----- Data records
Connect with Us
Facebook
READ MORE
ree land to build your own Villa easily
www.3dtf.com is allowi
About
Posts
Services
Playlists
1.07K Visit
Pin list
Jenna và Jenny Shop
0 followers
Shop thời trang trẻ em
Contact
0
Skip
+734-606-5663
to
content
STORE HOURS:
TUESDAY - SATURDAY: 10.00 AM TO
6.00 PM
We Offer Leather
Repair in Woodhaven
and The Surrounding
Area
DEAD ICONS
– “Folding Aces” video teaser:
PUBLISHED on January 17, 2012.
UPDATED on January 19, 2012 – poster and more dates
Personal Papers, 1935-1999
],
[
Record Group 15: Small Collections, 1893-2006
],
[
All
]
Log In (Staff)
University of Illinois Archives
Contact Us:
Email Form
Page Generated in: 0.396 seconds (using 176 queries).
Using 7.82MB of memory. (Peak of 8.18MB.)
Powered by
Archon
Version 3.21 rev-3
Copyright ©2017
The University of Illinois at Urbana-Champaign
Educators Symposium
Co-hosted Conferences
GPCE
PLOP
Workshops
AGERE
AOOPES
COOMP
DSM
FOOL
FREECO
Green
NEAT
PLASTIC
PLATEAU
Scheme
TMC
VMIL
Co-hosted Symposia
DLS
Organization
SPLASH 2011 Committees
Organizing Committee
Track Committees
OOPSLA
----------
----- Data records
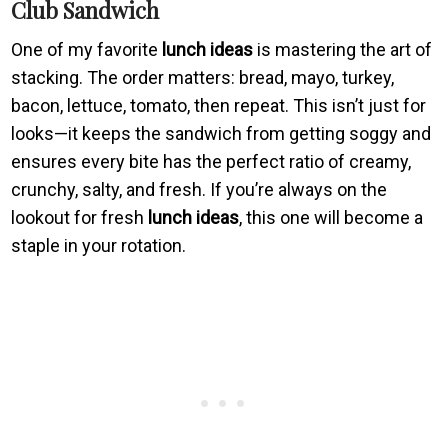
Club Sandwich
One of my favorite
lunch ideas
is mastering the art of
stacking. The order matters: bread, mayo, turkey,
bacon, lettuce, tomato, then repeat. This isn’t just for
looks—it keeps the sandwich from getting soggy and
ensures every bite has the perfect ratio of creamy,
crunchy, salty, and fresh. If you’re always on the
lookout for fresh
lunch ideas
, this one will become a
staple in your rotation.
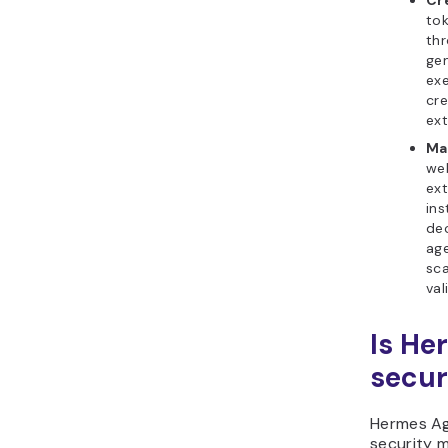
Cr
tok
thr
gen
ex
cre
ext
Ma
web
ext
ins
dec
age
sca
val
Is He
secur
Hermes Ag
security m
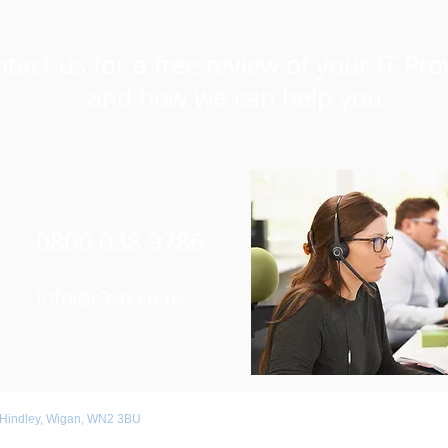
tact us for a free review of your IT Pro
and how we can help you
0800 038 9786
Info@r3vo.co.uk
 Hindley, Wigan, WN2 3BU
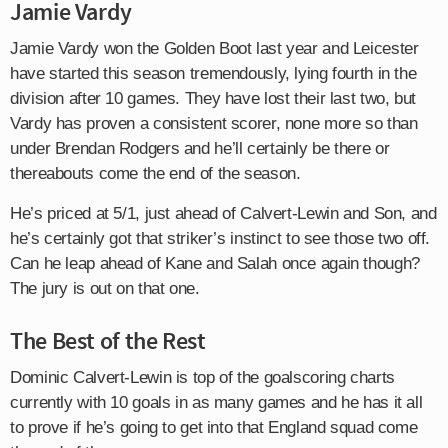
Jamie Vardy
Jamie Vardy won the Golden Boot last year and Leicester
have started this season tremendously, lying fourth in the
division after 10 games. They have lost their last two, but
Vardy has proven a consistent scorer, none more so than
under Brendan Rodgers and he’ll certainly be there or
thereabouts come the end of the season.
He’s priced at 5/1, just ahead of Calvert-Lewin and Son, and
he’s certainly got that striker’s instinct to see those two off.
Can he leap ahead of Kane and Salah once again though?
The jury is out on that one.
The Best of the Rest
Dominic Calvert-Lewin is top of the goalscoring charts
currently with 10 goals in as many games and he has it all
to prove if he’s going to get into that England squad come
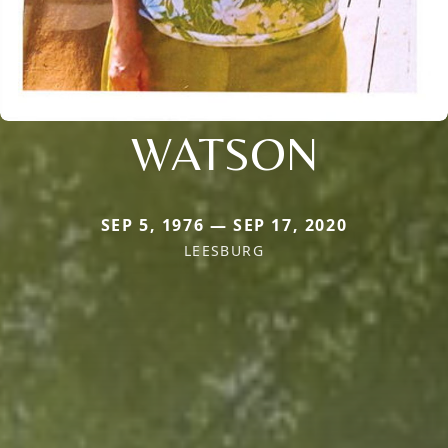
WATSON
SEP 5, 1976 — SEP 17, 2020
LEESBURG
----------
----- Data records
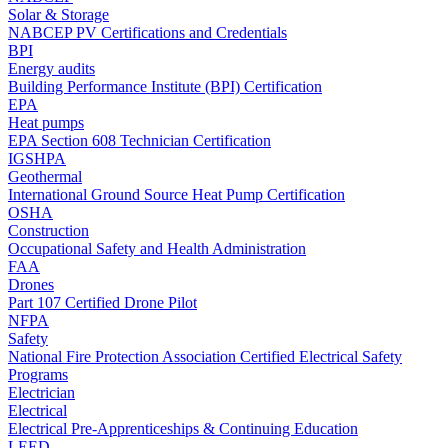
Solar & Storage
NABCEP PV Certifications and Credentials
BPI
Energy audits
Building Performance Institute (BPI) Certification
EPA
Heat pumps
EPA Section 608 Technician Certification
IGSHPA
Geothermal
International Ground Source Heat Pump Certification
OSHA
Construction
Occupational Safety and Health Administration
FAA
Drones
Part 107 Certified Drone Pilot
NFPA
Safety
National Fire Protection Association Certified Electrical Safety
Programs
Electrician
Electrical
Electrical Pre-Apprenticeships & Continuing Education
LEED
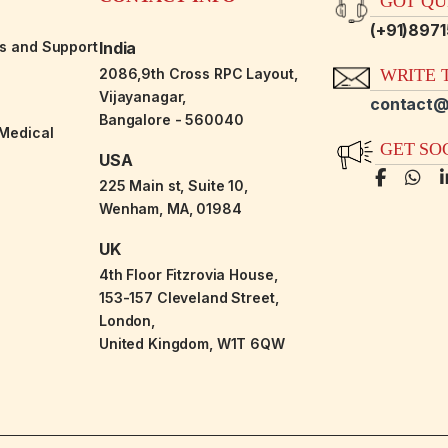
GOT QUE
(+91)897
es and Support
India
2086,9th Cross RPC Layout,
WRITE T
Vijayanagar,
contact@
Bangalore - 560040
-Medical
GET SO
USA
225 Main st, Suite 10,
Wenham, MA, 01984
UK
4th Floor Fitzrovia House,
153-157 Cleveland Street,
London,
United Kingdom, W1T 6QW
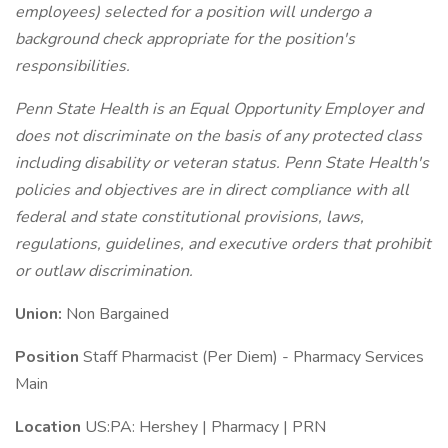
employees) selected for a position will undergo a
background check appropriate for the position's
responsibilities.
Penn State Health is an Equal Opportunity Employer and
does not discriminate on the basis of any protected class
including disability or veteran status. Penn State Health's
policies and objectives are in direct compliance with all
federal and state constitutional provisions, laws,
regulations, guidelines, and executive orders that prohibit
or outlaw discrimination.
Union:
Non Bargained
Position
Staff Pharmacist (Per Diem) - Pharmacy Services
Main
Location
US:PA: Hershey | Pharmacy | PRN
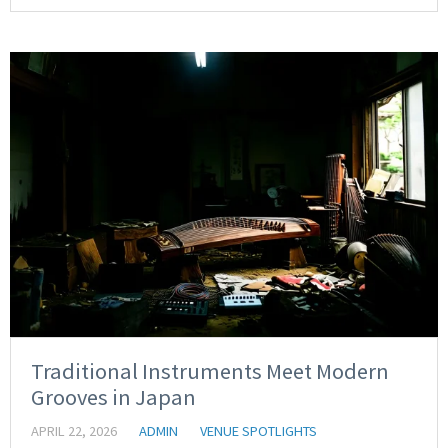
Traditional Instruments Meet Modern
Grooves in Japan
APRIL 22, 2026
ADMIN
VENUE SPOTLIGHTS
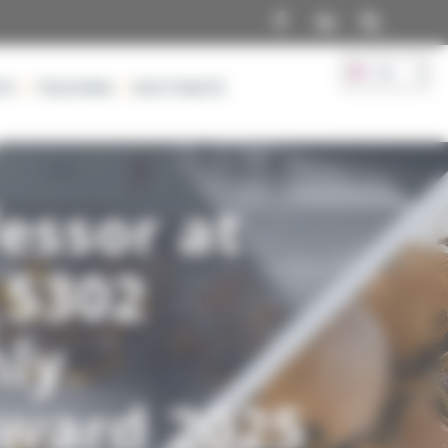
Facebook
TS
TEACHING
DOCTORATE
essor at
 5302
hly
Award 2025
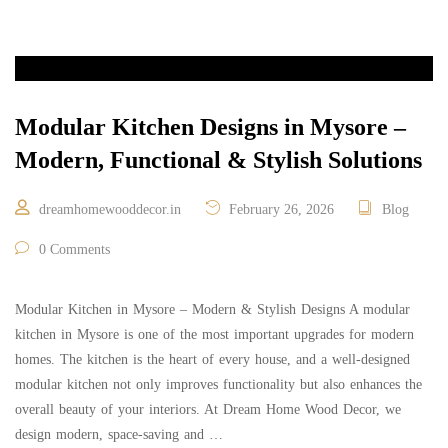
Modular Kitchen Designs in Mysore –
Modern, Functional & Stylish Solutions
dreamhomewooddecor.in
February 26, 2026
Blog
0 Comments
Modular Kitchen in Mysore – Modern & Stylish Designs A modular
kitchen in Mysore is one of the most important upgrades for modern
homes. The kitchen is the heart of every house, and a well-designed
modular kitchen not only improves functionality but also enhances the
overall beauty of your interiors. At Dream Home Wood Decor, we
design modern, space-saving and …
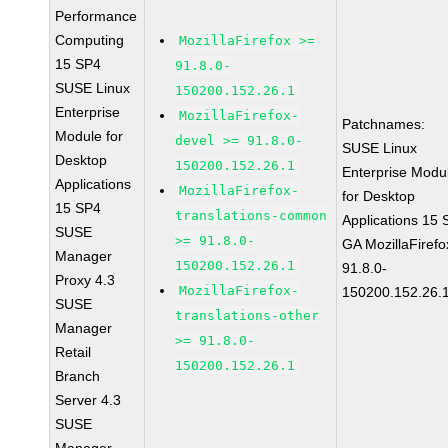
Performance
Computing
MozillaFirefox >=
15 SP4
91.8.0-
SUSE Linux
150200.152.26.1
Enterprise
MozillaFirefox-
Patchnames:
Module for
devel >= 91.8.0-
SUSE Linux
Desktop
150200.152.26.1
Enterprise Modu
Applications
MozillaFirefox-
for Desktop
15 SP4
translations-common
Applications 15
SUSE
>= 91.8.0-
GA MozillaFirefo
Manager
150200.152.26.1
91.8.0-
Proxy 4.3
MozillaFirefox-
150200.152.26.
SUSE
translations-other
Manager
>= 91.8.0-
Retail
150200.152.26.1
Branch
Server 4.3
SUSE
----------
Directions for this task: Which lines in the entries above contain "Jamie"? Pull each of them out.

Problem solution:
Jamie Vardy
Jamie Vardy won the Golden Boot last year and Leicester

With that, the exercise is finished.